# **Classifieur n°1 : pertinence globale**

## **Importation**

In [66]:
from google.colab import drive
drive.mount('/gdrive')
%cd /gdrive/My\ Drive/'Text mining'

Drive already mounted at /gdrive; to attempt to forcibly remount, call drive.mount("/gdrive", force_remount=True).
/gdrive/My Drive/Text mining


In [0]:
#!pip install -U spacy
#!python -m spacy download fr_core_news_md

In [68]:
#from tensorflow.keras.preprocessing.text import Tokenizer
import pandas as pd
import spacy
import os
from collections import defaultdict, Counter
import numpy as np
import re
import glob
import nltk
from sklearn.feature_extraction.text import CountVectorizer
from nltk.corpus import stopwords
from nltk.tokenize.regexp import WordPunctTokenizer
from nltk.stem import SnowballStemmer
nltk.download('stopwords')
sw=stopwords.words("french")
sw += ['être','avoir']
nlp = spacy.load('fr_core_news_md')

#chemin=r"C:\Users\HP\Documents\Claire\TEXTMINING\pukanina-chatbot-master\pukanina-chatbot-master\Data\Q&A.csv"
#QA=pd.read_csv(chemin,sep=';')
QA = pd.read_csv('Data/Q&A.csv',sep=";")

[nltk_data] Downloading package stopwords to /root/nltk_data...
[nltk_data]   Package stopwords is already up-to-date!


## **Pré-traitement**

In [0]:
#Définition des fonctions de prétraitement du texte
def lemmatise_text(text):
  tw_nlp = nlp(text)
  list_lem = [token.lemma_ for token in tw_nlp]
  text_lem = ' '.join(list_lem)
  return text_lem

def stem_text(text):
  tokenizer = WordPunctTokenizer()
  stemmer = SnowballStemmer('french')
  liste_racines = [stemmer.stem(token) for token in tokenizer.tokenize(text)]
  return ' '.join(liste_racines)

def normalise(text):
  #stop words, strip accent et lowercase vont être fait automatiquement
  text = text.replace('\n','').replace('\r','').split(" ")
  text = " ".join([i for i in text if i!=""])
  lemmas = lemmatise_text(text) #lemme de notre texte
  stems = stem_text(lemmas) #stem de notre texte A VOIR
  return stems

In [0]:
#Corpus_conv
f = open("Data/OpenSubtitles.fr-is.fr", mode='r', encoding='utf-8')
corpus_conv = f.readlines()[:156]
themes_corpus_conv = ['autres']*len(corpus_conv)

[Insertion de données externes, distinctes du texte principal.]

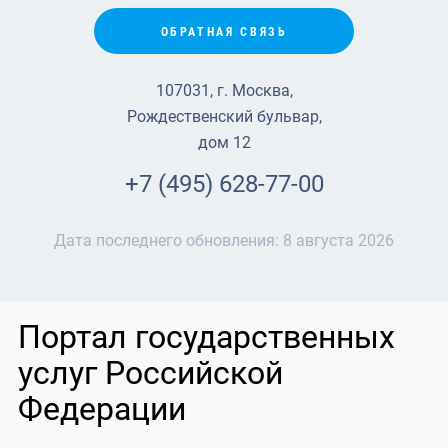
ОБРАТНАЯ СВЯЗЬ
107031, г. Москва,
Рождественский бульвар,
дом 12
+7 (495) 628-77-00
Дата последнего обновления:
8 августа 2026
Портал государственных
услуг Российской
Федерации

#Rassemblement questions et réponses pour créer un corpus = liste de documents
corpus_QA = list(QA.Answers) + list(QA.Questions)
themes_corpus_QA = ['metier']*len(corpus_QA)

#Création du corpus pour le classifieur de pertinence globale
corpus1 = corpus_conv + corpus_QA
themes1 = themes_corpus_conv + themes_corpus_QA

#Normalisation du corpus
collection1 = pd.Series(corpus1)
collection1 = collection1.apply(normalise)

In [0]:
#Création train et validation
from sklearn.model_selection import train_test_split
X_train, X_valid, y_train, y_valid = train_test_split(collection1,
                                                      themes1,
                                                      train_size=0.75,
                                                      random_state=5)

In [72]:
#Création du vectorizer bin sur X_train : BINAIRE
vectorizer = CountVectorizer(lowercase=True,
                             stop_words=sw,
                             strip_accents='unicode',
                             binary=True).fit(X_train)
X_train_vectorized_bin = vectorizer.transform(X_train)
X_valid_vectorized_bin = vectorizer.transform(X_valid)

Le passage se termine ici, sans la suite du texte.